As he slid inside her, she looked up into his eyes; but his eyes were still avoiding hers. She held his face in her hands as he pushed in further, aiming his face straight down at hers, to see her wide-open eyes and mouth. 

He got all the way in, getting a squeal from her. 

Still, as he moved in and out, he wouldn’t look in her eyes. 

“Why…won’t you…look at me?” she asked in panting words. “Oh!” 

“I’m…still ashamed,” he moaned. “I remember…our first time.” 

“I liked it…I like it now…I love you, Guy…You saved me.” 

“Yeah, I did…I saved you all…the past…is over. Ah!” 

“Yes…you’re my hero…I love you.” 

“I love you, too, Petunia. Oh!” 

“This is…the real you, Guy…Ah!” 

“And I’m…making love…to the real…Petunia. Oh!” 

“I’m…almost there! Ah!” She came. 

“Me, too…But without…a condom…” He came. “Oh!” 

“It’s OK,” she said. “The Creeps they gave me…ensured I’d…never get pregnant.” 

“Really?” he panted. 

“Yeah,” she sighed. “And I don’t…wanna have kids, ever. Now, your come in me…That’s a Creep…I’ll gladly take…inside my body.” 

************************** 

They got dressed and went outside. 

Holding hands, they walked on the sidewalk beside the building that had once been Capitol. Now the sign in front said Community. It was a sunny afternoon. 

“It’s so nice to be able to go outside again,” she said, taking in a deep breath of fresh spring air. 

“Yeah,” he said. “It must have been awful being cooped up in there.” 

“Hey!” a woman’s voice called out to them. They looked back at her as she ran up to them. It was Arunny. Sobbing, she threw her arms around Guy. “I just wanted to say…thank you…for saving all of us.” Her tears were soaking his shirt by his left shoulder. 

“Hey, anytime,” he said. Both he and Petunia exchanged hugs with Arunny. 

After letting go of him, she looked deep in his face with her soaking wet eyes. She kept looking at him with those grateful eyes for several more seconds, then turned around while still looking at him. 

“Thank you,” she said again, and ran off in the other direction. 

Now, a tear ran down Guy’s cheek, as well as one down Petunia’s, as they watched Arunny continue running away, back to the Community building.  

They turned around and resumed their walk.  

As they continued walking further and further away from the building, they came by a neighbourhood, and someone’s house, which had a garden in the front. She stopped at it. 

“Oh, yeah,” he said, standing behind her. “I remember that garden you used to take care of back when you were living with Thea.” 
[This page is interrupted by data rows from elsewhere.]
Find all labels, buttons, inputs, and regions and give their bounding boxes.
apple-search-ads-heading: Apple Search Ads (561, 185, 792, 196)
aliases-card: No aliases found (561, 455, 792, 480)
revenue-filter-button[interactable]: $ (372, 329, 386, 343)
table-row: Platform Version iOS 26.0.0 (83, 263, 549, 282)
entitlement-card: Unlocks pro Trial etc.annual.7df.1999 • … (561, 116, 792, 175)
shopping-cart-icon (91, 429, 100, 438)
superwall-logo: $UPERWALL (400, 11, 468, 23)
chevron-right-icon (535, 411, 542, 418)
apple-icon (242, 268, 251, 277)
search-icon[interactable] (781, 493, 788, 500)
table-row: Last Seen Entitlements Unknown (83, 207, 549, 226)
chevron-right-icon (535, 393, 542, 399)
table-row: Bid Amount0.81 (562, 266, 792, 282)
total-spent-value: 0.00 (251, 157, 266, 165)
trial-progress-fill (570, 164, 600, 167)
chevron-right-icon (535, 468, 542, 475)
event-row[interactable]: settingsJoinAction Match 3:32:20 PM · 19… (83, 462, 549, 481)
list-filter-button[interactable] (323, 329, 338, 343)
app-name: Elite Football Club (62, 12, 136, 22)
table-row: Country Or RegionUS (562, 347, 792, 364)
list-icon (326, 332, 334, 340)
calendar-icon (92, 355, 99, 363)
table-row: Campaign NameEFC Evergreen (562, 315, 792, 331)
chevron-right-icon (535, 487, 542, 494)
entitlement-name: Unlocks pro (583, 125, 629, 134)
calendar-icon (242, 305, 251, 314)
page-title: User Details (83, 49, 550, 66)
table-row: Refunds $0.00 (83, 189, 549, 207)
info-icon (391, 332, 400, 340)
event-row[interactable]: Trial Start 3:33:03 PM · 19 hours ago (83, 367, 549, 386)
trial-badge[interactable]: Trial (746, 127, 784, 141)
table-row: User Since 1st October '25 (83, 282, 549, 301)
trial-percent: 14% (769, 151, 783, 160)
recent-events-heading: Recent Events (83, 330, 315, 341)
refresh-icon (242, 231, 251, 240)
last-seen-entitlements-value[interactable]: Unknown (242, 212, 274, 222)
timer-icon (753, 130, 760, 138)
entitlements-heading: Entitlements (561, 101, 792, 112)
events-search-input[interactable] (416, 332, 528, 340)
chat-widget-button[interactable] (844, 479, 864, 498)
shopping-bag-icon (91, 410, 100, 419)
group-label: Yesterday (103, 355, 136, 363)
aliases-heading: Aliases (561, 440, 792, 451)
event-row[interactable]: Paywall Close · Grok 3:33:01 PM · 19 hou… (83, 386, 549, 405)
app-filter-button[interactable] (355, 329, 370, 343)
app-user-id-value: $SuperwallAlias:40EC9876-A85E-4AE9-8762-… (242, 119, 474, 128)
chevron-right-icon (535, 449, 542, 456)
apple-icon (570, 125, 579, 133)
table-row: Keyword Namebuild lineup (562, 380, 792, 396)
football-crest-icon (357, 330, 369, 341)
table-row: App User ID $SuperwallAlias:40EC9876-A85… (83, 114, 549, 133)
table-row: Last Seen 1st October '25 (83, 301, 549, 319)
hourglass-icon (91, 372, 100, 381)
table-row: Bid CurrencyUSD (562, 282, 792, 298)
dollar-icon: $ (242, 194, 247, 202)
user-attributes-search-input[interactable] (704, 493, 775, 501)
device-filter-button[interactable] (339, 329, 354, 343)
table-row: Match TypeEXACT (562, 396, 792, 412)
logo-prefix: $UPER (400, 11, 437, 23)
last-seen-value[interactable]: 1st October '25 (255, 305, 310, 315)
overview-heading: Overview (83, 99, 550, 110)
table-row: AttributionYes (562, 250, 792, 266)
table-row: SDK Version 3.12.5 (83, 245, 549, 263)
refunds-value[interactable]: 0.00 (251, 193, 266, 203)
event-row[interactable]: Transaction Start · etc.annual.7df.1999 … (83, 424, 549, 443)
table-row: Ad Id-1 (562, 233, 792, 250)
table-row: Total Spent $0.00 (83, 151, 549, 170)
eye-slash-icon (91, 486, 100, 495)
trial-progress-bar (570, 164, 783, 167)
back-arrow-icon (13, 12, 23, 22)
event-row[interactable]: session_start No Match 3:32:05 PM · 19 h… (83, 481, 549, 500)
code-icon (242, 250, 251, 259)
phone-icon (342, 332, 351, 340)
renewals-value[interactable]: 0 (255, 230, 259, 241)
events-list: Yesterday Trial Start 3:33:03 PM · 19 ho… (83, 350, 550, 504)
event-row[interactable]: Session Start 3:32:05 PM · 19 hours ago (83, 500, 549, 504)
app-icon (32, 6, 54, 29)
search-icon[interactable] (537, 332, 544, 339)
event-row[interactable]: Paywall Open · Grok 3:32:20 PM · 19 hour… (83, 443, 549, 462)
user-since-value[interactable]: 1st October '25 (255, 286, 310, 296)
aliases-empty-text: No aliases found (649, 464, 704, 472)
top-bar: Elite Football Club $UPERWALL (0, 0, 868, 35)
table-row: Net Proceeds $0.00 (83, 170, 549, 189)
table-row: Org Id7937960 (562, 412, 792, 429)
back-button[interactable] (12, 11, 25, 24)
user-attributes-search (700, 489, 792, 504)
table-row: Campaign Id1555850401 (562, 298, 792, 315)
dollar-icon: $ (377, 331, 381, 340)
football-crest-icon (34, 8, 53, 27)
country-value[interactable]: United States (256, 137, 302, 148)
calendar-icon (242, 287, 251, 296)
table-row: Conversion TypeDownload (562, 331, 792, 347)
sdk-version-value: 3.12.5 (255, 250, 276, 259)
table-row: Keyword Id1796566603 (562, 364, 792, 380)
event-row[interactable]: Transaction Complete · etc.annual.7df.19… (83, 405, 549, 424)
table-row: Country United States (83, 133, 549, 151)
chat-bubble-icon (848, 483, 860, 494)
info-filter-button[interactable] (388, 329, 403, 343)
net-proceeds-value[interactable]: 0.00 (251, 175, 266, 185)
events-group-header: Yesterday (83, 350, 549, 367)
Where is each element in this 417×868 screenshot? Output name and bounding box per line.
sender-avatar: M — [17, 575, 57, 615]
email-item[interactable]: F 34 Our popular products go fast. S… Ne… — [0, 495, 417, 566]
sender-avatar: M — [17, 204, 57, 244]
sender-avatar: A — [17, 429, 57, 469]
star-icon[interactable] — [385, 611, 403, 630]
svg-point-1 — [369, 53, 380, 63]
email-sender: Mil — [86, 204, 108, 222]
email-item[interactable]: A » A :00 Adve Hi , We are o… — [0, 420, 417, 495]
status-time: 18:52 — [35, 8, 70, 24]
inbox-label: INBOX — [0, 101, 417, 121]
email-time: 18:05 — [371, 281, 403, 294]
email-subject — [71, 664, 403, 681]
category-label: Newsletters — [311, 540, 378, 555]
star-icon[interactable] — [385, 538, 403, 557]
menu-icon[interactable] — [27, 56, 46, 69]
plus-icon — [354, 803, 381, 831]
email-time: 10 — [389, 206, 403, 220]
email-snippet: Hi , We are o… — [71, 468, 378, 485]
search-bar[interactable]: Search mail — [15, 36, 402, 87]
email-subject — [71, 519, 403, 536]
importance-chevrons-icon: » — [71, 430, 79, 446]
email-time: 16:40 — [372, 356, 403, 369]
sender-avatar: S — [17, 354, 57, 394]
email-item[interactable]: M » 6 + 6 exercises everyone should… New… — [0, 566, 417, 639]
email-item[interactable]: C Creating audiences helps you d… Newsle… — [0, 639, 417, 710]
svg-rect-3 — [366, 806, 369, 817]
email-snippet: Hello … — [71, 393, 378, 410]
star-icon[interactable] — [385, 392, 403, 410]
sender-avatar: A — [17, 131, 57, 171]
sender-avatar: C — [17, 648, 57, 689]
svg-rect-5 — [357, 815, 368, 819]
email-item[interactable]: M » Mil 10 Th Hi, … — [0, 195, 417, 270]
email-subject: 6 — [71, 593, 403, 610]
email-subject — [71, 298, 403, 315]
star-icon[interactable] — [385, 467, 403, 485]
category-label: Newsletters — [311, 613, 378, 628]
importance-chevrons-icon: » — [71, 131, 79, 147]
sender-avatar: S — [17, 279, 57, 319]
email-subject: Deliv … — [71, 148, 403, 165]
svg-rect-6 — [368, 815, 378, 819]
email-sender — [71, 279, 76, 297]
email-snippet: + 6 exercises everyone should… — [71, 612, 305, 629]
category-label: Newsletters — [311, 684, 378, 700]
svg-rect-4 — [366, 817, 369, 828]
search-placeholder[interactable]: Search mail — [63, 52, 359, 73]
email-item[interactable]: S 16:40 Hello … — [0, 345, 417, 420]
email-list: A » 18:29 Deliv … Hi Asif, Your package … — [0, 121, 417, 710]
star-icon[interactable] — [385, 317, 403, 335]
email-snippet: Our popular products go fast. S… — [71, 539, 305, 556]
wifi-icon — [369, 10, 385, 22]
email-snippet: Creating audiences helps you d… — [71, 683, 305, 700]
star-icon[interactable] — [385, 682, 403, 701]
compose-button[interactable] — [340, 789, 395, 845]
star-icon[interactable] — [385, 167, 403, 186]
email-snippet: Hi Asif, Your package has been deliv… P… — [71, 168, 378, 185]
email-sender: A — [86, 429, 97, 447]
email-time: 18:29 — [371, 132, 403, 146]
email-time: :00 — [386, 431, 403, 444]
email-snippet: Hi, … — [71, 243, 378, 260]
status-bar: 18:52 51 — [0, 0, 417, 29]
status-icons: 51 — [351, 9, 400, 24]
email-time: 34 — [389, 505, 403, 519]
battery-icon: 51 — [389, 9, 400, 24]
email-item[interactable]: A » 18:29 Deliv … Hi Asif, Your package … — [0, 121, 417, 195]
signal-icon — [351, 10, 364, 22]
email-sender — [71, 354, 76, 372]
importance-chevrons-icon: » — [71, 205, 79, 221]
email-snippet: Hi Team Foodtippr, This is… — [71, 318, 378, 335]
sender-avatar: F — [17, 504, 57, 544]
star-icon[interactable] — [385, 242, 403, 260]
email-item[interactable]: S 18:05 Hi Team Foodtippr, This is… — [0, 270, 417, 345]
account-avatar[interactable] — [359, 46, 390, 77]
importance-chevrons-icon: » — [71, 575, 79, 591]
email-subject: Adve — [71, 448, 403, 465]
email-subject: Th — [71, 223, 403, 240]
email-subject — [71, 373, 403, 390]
“Yeah,” she said. “Those were happy days. I should try to set up a garden in back of the Community building sometime soon.” 

“And I can visit you there regularly, as I did in Thea’s old apartment.” 

“That’d be nice. It would bring back two pleasant memories.” 

“Two?” 

“Yeah. You seeing me in the old apartment, and you seeing all of me in the VIP room, which is now a much more important person’s room, with you as a visitor.” 

They kissed. 

She looked down at the garden soil. She started at the sight of a few worms crawling out of the dirt.  

It’s OK, it’s OK, she thought; they aren’t glowing.